● Work to be completed
Please return all records verbatim, no pictures.

*** Opening Records for the exercise ***

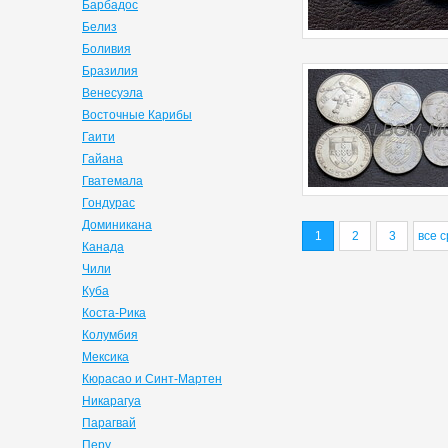
Барбадос
Белиз
Боливия
Бразилия
Венесуэла
Восточные Карибы
Гаити
Гайана
Гватемала
Гондурас
Доминикана
1
2
3
все с
Канада
Чили
Куба
Коста-Рика
Колумбия
Мексика
Кюрасао и Синт-Мартен
Никарагуа
Парагвай
Перу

*** Closing Records for the exercise ***

● Answer to this task
Барбадос
Белиз
Боливия
Бразилия
Венесуэла
Восточные Карибы
Гаити
Гайана
Гватемала
Гондурас
Доминикана
1
2
3
все с
Канада
Чили
Куба
Коста-Рика
Колумбия
Мексика
Кюрасао и Синт-Мартен
Никарагуа
Парагвай
Перу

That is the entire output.